Start of DATA TO USE

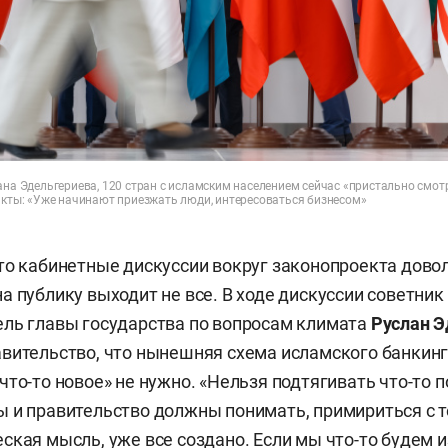
ана Эдельгериева, 120 стран с исламским населением сейчас «пристально смот
такты: «Уже начинают приезжать люди, интересоваться бизнесом»
то кабинетные дискуссии вокруг законопроекта дово
а публику выходит не все. В ходе дискуссии советник
ль главы государства по вопросам климата
Руслан Э
вительство, что нынешняя схема исламского банкин
что-то новое» не нужно. «Нельзя подтягивать что-то
 и правительство должны понимать, примириться с те
ская мысль, уже все создано. Если мы что-то будем и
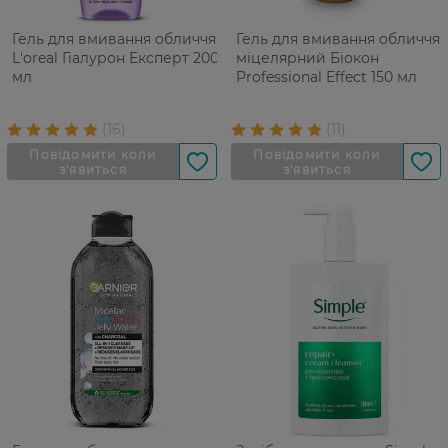
Гель для вмивання обличчя
Гель для вмивання обличчя
L'oreal Гіалурон Експерт 200
міцелярний Біокон
мл
Professional Effect 150 мл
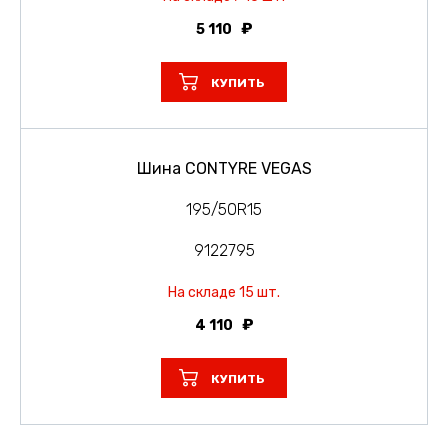
5 110
КУПИТЬ
Шина CONTYRE VEGAS
195/50R15
9122795
На складе 15 шт.
4 110
КУПИТЬ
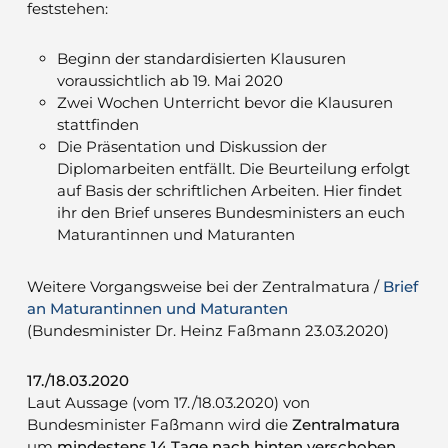
feststehen:
Beginn der standardisierten Klausuren
voraussichtlich ab 19. Mai 2020
Zwei Wochen Unterricht bevor die Klausuren
stattfinden
Die Präsentation und Diskussion der
Diplomarbeiten entfällt. Die Beurteilung erfolgt
auf Basis der schriftlichen Arbeiten. Hier findet
ihr den Brief unseres Bundesministers an euch
Maturantinnen und Maturanten
Weitere Vorgangsweise bei der Zentralmatura /
Brief
an Maturantinnen und Maturanten
(Bundesminister Dr. Heinz Faßmann 23.03.2020)
17./18.03.2020
Laut Aussage (vom 17./18.03.2020) von
Bundesminister Faßmann wird die
Zentralmatura
um
mindestens 14 Tage nach hinten verschoben
.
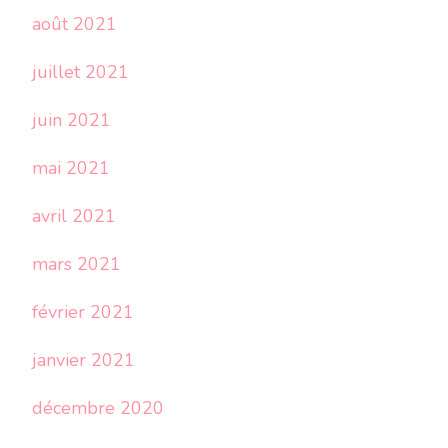
août 2021
juillet 2021
juin 2021
mai 2021
avril 2021
mars 2021
février 2021
janvier 2021
décembre 2020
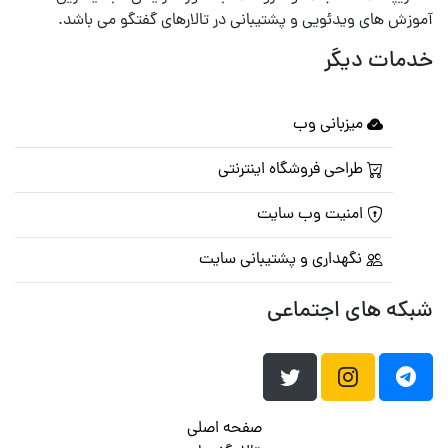
آموزش های ویدئویی و پشتیبانی در تالارهای گفتگو می باشد.
خدمات دیگر
میزبانی وب
طراحی فروشگاه اینترنتی
امنیت وب سایت
نگهداری و پشتیبانی سایت
شبکه های اجتماعی
صفحه اصلی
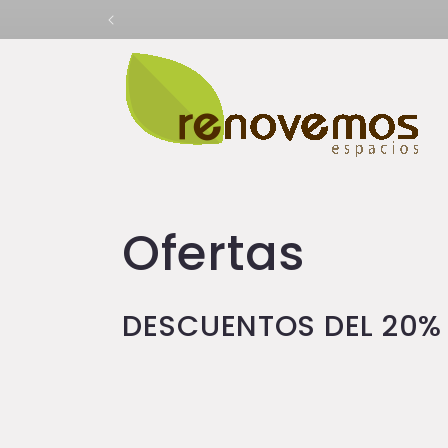
Ir
directamente
al contenido
C
Ofertas
o
DESCUENTOS DEL 20%
l
e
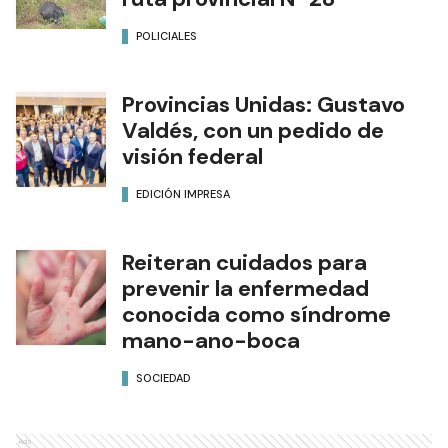
POLICIALES
Provincias Unidas: Gustavo
Valdés, con un pedido de
visión federal
EDICIÓN IMPRESA
Reiteran cuidados para
prevenir la enfermedad
conocida como síndrome
mano-ano-boca
SOCIEDAD
Ads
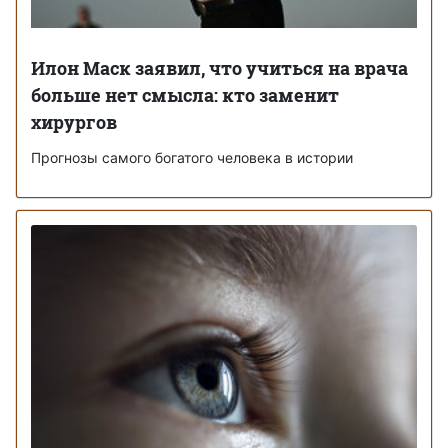
Илон Маск заявил, что учиться на врача
больше нет смысла: кто заменит
хирургов
Прогнозы самого богатого человека в истории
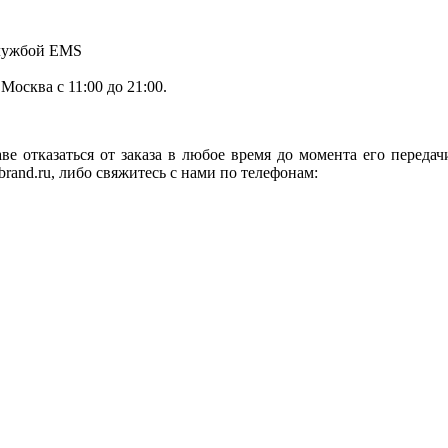
службой EMS
.Москва с 11:00 до 21:00.
ве отказаться от заказа в любое время до момента его переда
rand.ru, либо свяжитесь с нами по телефонам:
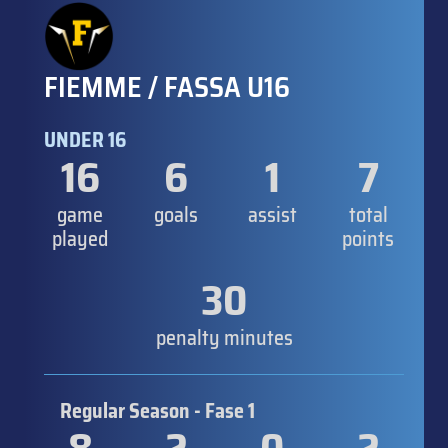
FIEMME / FASSA U16
UNDER 16
16
6
1
7
game
goals
assist
total
played
points
30
penalty minutes
Regular Season - Fase 1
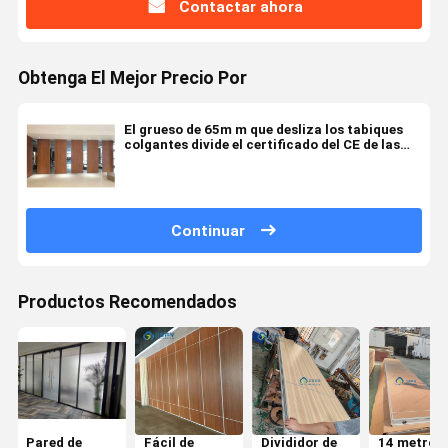
Contactar ahora
Obtenga El Mejor Precio Por
El grueso de 65m m que desliza los tabiques
colgantes divide el certificado del CE de las
paredes
Continuar
Productos Recomendados
Pared de
Fácil de
Divididor de
14 metros 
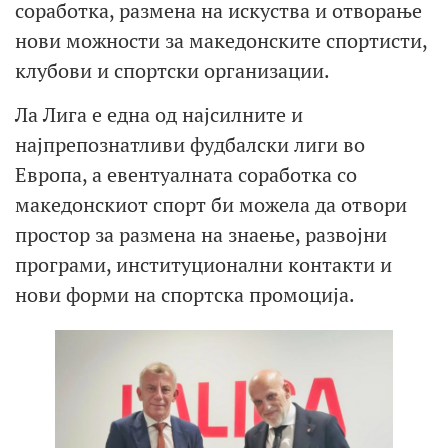
соработка, размена на искуства и отворање
нови можности за македонските спортисти,
клубови и спортски организации.
Ла Лига е една од најсилните и
најпрепознатливи фудбалски лиги во
Европа, а евентуалната соработка со
македонскиот спорт би можела да отвори
простор за размена на знаење, развојни
програми, институционални контакти и
нови форми на спортска промоција.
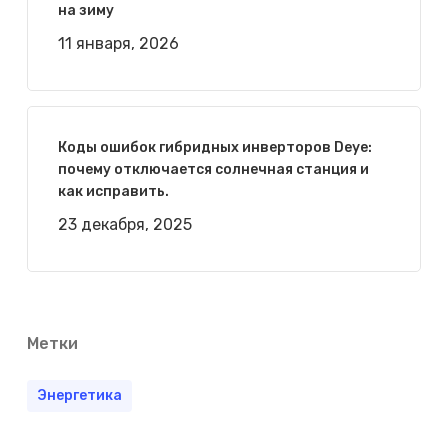
на зиму
11 января, 2026
Коды ошибок гибридных инверторов Deye:
почему отключается солнечная станция и
как исправить.
23 декабря, 2025
Метки
Энергетика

End of DATA TO USE

» **WORK REQUIRED**
Everything in the entries above should be transcribed exactly, apart from the pictures.

» **ANSWER TO THIS EXERCISE**
ана Эдельгериева, 120 стран с исламским населением сейчас «пристально смот
такты: «Уже начинают приезжать люди, интересоваться бизнесом»
то кабинетные дискуссии вокруг законопроекта дово
а публику выходит не все. В ходе дискуссии советник
ль главы государства по вопросам климата
Руслан Э
вительство, что нынешняя схема исламского банкин
что-то новое» не нужно. «Нельзя подтягивать что-то
 и правительство должны понимать, примириться с те
ская мысль, уже все создано. Если мы что-то будем и
Гель для вмивання обличчя
Гель для вмивання обличчя
L'oreal Гіалурон Експерт 200
міцелярний Біокон
мл
Professional Effect 150 мл
5 110
КУПИТЬ
Шина CONTYRE VEGAS
195/50R15
9122795
На складе 15 шт.
4 110
КУПИТЬ
feststehen:
Beginn der standardisierten Klausuren
voraussichtlich ab 19. Mai 2020
Zwei Wochen Unterricht bevor die Klausuren
stattfinden
Die Präsentation und Diskussion der
Diplomarbeiten entfällt. Die Beurteilung erfolgt
auf Basis der schriftlichen Arbeiten. Hier findet
ihr den Brief unseres Bundesministers an euch
Maturantinnen und Maturanten
Weitere Vorgangsweise bei der Zentralmatura /
Brief
an Maturantinnen und Maturanten
(Bundesminister Dr. Heinz Faßmann 23.03.2020)
17./18.03.2020
Laut Aussage (vom 17./18.03.2020) von
Bundesminister Faßmann wird die
Zentralmatura
um
mindestens 14 Tage nach hinten verschoben
.
août 2021
juillet 2021
juin 2021
mai 2021
avril 2021
mars 2021
février 2021
janvier 2021
décembre 2020
آموزش های ویدئویی و پشتیبانی در تالارهای گفتگو می باشد.
خدمات دیگر
میزبانی وب
طراحی فروشگاه اینترنتی
امنیت وب سایت
نگهداری و پشتیبانی سایت
شبکه های اجتماعی
صفحه اصلی
Ir
directamente
al contenido
C
Ofertas
o
DESCUENTOS DEL 20%
l
e
POLICIALES
Provincias Unidas: Gustavo
Valdés, con un pedido de
visión federal
EDICIÓN IMPRESA
Reiteran cuidados para
prevenir la enfermedad
conocida como síndrome
mano-ano-boca
SOCIEDAD
Ads
Илон Маск заявил, что учиться на врача
больше нет смысла: кто заменит
хирургов
Прогнозы самого богатого человека в истории
службой EMS
.Москва с 11:00 до 21:00.
ве отказаться от заказа в любое время до момента его переда
rand.ru, либо свяжитесь с нами по телефонам:
FIEMME / FASSA U16
UNDER 16
16
6
1
7
game
goals
assist
total
played
points
30
penalty minutes
Regular Season - Fase 1
Contactar ahora
Obtenga El Mejor Precio Por
El grueso de 65m m que desliza los tabiques
colgantes divide el certificado del CE de las
paredes
Continuar
Productos Recomendados
Pared de
Fácil de
Divididor de
14 metros 
соработка, размена на искуства и отворање
нови можности за македонските спортисти,
клубови и спортски организации.
Ла Лига е една од најсилните и
најпрепознатливи фудбалски лиги во
Европа, а евентуалната соработка со
македонскиот спорт би можела да отвори
простор за размена на знаење, развојни
програми, институционални контакти и
нови форми на спортска промоција.
на зиму
11 января, 2026
Коды ошибок гибридных инверторов Deye:
почему отключается солнечная станция и
как исправить.
23 декабря, 2025
Метки
Энергетика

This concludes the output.